Extracted page text data -
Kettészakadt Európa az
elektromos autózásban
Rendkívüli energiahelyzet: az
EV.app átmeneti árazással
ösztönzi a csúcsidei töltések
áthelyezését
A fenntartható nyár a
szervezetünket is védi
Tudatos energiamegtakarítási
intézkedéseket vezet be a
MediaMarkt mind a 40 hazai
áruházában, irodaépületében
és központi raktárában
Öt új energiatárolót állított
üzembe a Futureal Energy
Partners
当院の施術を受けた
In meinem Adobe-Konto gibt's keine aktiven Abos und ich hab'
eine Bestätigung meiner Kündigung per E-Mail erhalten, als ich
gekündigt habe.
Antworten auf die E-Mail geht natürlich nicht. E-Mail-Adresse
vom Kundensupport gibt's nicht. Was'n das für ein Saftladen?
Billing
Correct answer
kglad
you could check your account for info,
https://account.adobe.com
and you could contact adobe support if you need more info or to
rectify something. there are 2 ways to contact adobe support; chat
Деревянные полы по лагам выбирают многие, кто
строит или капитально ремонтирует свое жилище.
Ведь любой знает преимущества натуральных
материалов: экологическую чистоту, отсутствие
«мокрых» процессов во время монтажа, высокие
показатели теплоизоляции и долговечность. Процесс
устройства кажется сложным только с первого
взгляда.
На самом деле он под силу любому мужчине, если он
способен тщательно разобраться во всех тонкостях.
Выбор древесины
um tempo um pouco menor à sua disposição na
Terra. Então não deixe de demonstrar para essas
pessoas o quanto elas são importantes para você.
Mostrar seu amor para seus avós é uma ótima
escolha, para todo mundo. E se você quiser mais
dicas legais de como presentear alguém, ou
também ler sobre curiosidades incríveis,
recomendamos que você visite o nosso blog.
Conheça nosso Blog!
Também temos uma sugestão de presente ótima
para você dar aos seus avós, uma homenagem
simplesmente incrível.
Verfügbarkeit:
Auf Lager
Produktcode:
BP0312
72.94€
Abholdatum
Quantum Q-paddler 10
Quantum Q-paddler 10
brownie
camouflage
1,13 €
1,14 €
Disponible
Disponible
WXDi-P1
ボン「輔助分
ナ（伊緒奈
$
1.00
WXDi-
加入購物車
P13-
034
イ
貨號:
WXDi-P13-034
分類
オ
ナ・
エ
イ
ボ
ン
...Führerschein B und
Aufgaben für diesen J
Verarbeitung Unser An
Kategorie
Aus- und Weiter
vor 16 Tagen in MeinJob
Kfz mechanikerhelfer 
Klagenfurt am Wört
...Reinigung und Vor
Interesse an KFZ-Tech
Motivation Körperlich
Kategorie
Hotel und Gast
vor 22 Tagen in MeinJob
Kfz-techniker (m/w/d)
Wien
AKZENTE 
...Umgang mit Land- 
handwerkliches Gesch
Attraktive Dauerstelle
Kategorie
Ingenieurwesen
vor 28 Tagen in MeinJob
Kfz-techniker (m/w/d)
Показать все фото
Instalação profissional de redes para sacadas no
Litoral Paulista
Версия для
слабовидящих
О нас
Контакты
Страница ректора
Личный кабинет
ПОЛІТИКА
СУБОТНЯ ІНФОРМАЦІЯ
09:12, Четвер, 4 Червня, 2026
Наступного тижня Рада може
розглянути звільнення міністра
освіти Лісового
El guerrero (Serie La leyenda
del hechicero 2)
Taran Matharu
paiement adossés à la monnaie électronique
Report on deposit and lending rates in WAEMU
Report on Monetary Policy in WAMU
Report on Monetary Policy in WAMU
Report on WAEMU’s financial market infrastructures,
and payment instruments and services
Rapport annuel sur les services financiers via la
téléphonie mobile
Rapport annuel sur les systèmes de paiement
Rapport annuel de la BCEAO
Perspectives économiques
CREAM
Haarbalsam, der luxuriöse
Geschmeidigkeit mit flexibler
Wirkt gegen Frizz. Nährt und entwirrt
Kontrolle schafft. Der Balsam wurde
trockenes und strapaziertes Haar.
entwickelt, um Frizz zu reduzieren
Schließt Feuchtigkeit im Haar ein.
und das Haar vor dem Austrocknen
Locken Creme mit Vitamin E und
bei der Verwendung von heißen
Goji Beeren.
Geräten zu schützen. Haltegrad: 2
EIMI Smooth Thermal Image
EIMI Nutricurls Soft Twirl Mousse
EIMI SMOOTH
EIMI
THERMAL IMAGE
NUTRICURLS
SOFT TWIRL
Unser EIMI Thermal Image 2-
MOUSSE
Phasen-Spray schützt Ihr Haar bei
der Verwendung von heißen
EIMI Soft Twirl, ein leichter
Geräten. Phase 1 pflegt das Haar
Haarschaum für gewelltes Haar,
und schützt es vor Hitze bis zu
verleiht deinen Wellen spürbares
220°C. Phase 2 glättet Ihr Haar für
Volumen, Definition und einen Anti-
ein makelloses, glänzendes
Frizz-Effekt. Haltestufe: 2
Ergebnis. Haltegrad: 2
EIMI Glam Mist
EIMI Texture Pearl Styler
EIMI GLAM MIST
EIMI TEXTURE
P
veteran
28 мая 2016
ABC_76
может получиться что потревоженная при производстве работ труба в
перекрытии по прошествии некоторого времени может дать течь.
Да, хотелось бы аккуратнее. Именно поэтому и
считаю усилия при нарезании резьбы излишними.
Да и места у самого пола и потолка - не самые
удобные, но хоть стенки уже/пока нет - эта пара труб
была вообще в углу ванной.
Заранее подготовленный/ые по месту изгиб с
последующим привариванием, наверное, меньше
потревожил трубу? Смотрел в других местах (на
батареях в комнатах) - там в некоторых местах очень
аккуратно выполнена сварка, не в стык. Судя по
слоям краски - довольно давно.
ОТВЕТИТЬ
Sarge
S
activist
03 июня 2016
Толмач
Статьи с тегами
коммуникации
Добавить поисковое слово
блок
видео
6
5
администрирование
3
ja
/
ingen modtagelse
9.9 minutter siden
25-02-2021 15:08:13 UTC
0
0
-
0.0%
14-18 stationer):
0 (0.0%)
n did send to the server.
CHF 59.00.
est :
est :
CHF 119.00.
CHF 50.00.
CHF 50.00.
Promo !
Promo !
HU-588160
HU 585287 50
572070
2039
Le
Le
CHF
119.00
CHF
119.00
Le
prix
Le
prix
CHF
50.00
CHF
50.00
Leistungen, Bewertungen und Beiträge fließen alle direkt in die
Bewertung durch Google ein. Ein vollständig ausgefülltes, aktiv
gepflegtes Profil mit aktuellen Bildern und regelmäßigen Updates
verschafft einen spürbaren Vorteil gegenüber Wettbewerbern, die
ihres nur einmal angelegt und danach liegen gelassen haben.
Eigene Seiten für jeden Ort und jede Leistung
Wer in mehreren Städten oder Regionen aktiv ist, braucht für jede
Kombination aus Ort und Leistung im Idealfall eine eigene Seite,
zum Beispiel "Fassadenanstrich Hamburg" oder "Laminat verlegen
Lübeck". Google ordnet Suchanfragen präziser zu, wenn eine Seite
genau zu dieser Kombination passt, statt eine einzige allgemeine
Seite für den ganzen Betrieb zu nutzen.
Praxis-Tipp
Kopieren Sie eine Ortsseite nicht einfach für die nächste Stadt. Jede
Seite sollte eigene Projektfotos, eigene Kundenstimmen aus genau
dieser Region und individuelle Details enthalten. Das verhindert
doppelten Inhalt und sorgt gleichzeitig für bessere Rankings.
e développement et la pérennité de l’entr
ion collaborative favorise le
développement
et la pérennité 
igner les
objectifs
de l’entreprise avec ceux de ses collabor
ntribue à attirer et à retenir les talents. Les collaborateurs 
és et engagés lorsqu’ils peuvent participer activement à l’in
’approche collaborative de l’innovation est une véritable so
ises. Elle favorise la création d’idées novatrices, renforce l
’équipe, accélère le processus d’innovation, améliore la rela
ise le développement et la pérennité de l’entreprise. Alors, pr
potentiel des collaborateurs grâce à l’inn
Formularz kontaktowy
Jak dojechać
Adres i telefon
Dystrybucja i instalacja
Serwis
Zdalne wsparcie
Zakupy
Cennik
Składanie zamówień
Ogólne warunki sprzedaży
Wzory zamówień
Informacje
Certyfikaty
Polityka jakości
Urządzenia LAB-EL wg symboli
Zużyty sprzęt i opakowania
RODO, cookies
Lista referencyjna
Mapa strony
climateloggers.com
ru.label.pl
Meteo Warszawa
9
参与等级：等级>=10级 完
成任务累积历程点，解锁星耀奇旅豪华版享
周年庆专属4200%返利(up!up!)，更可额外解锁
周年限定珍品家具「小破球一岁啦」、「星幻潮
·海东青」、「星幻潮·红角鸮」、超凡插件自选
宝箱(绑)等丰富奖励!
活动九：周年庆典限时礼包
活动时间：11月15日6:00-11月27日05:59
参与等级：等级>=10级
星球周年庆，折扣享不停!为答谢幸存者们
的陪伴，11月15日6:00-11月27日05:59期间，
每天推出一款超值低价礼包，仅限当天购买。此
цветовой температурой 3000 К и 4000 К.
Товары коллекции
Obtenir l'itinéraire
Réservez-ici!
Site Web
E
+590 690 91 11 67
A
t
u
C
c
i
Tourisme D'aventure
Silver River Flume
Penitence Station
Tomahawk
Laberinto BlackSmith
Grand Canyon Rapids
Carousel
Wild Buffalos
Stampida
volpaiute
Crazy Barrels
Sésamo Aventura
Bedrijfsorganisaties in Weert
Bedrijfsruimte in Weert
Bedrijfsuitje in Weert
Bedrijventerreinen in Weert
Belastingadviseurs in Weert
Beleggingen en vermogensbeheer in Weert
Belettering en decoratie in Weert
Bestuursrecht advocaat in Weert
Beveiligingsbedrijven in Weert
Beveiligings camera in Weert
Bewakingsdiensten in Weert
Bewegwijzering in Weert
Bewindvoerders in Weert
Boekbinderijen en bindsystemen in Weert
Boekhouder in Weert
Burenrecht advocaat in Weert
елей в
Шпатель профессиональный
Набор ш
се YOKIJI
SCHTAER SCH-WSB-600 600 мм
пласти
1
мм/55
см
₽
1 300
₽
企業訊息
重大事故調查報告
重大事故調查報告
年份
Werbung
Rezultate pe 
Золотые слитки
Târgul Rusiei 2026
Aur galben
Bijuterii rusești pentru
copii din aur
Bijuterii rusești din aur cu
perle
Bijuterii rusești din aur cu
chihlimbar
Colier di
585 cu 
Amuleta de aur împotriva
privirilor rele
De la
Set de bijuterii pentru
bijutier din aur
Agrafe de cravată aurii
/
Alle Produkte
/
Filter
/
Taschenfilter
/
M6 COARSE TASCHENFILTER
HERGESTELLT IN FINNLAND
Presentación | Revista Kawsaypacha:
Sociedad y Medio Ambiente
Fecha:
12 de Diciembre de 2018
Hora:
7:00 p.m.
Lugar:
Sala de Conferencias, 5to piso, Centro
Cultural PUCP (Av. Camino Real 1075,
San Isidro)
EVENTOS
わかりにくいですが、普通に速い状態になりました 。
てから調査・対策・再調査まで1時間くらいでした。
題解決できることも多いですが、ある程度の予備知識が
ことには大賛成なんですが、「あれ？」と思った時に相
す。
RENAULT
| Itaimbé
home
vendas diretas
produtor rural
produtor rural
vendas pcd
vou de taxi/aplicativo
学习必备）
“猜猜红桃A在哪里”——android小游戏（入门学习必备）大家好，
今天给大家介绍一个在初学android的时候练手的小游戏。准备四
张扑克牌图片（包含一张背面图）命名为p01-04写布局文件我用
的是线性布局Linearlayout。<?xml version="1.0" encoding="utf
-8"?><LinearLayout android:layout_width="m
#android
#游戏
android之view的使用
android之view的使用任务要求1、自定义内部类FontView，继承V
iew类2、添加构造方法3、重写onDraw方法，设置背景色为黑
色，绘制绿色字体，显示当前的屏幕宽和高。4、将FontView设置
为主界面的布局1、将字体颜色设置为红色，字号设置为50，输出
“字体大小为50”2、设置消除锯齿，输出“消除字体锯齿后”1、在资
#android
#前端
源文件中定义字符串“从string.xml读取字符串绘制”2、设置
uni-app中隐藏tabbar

Task to complete -
Please give back, exactly as it stands above, the stretch from the line with "Urządzenia LAB-EL wg symboli" through the line with "周年限定珍品家具「小破球一岁啦」、「星幻潮", and no line outside it.

Result of the task -
Urządzenia LAB-EL wg symboli
Zużyty sprzęt i opakowania
RODO, cookies
Lista referencyjna
Mapa strony
climateloggers.com
ru.label.pl
Meteo Warszawa
9
参与等级：等级>=10级 完
成任务累积历程点，解锁星耀奇旅豪华版享
周年庆专属4200%返利(up!up!)，更可额外解锁
周年限定珍品家具「小破球一岁啦」、「星幻潮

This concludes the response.